Now here is where you'll hit problems. If you want to customize the look and feel of your website with zencart, you'll really want to be able to work with php. Personally, I didn't find it all too hard (I've never worked with php before using zencart, and to be fair a friend of mine did more of that portion than I did), but I have more of a programming background so it probably comes easier. It IS, however, usually a lot easier to edit something already in place rather than make it from scratch, at any rate, so you can work off the base code until you get what you want. The zencart forums are very active and should be able to answer a lot of your questions (but search the archives first, most of your questions have probably been asked before), and there are any number of sites you could find to give you some better information on using php.

So, if you're willing to work and learn quite a bit, zencart should do the trick for you.


----------



## sarafina (Jul 27, 2005)

Actually twinge, paypal is cheaper. They are $0.30-0.50% and take 1.9%-3.5%

https://www.paypal.com/us/cgi-bin/webscr?cmd=_profile-comparison


----------



## Solmu (Aug 15, 2005)

Thanks for the responses.

I was going to go with ZenCart as a first option, then try osCommerce if I ran into any problems.

I downloaded ZenCart and went to setup an SQL database to run ZenCart on, only to find that osCommerce is in the "one click install" area of my host's website... making it very very easy to setup.
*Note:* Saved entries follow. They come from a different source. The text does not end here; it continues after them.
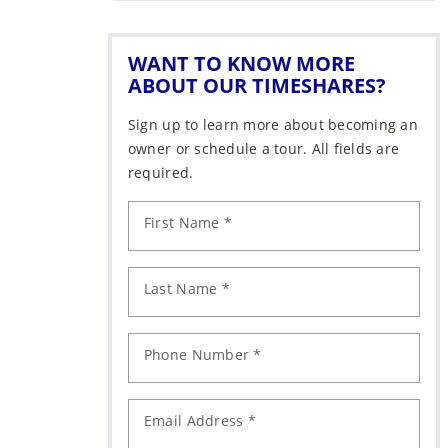
WANT TO KNOW MORE
ABOUT OUR TIMESHARES?
Sign up to learn more about becoming an
owner or schedule a tour. All fields are
required.
First Name *
Last Name *
Phone Number *
Email Address *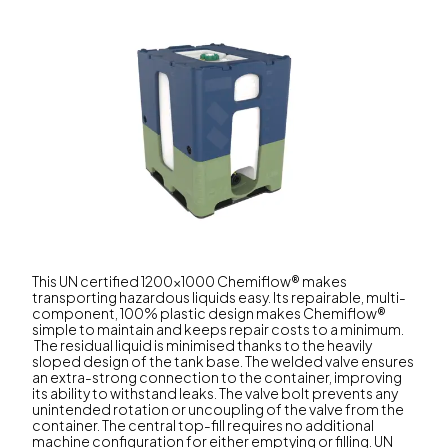
This UN certified 1200x1000 Chemiflow® makes
transporting hazardous liquids easy. Its repairable, multi-
component, 100% plastic design makes Chemiflow®
simple to maintain and keeps repair costs to a minimum.
The residual liquid is minimised thanks to the heavily
sloped design of the tank base. The welded valve ensures
an extra-strong connection to the container, improving
its ability to withstand leaks. The valve bolt prevents any
unintended rotation or uncoupling of the valve from the
container. The central top-fill requires no additional
machine configuration for either emptying or filling. UN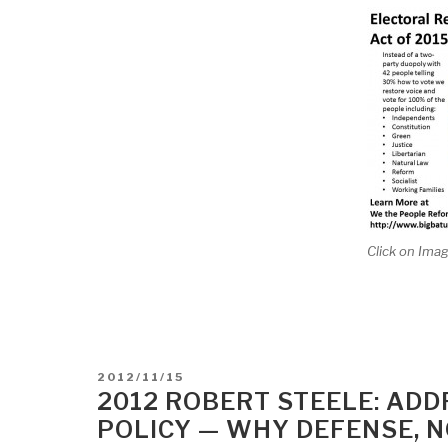
Click on Imag
POSTED
2012/11/15
ON
2012 ROBERT STEELE: ADD
POLICY — WHY DEFENSE, NO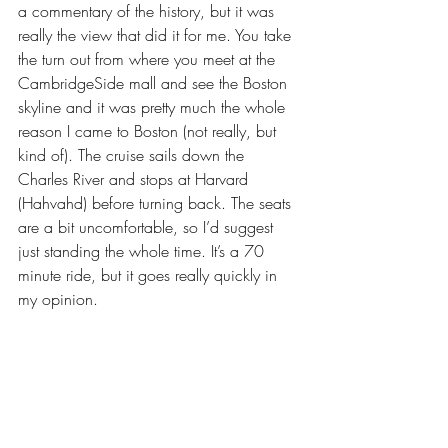
a commentary of the history, but it was 
really the view that did it for me. You take 
the turn out from where you meet at the 
CambridgeSide mall and see the Boston 
skyline and it was pretty much the whole 
reason I came to Boston (not really, but 
kind of). The cruise sails down the 
Charles River and stops at Harvard 
(Hahvahd) before turning back. The seats 
are a bit uncomfortable, so I’d suggest 
just standing the whole time. It’s a 70 
minute ride, but it goes really quickly in 
my opinion.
So I ended up going with osCommerce. It installs without a problem, though I'm having a few problems trying to get 3rd party add-ons to run. I've got a couple of friends who can probably help out though, so I'll probably be able to get that done in return for the buying of alcohol


----------



## Twinge (Apr 26, 2005)

Just don't let them code while drunk.


----------



## pocketjacks (Jul 26, 2005)

I use 2checkout.com.

$49 one time signup fee 
$0.45 per Sale 
5.5% of Sale Amount 
30 Day money back guarantee 
No application fees 
No monthly fees 
No statement fees 
No leases 
No SSL certificate to buy 
No fees for ACH deposits to U.S. or participating Canadian bank accounts 
Check Payment or Low Cost Wire to Non U.S. Bank Accounts 
FREE shopping cart 
FREE code for your web site 
FREE on-line tech support


----------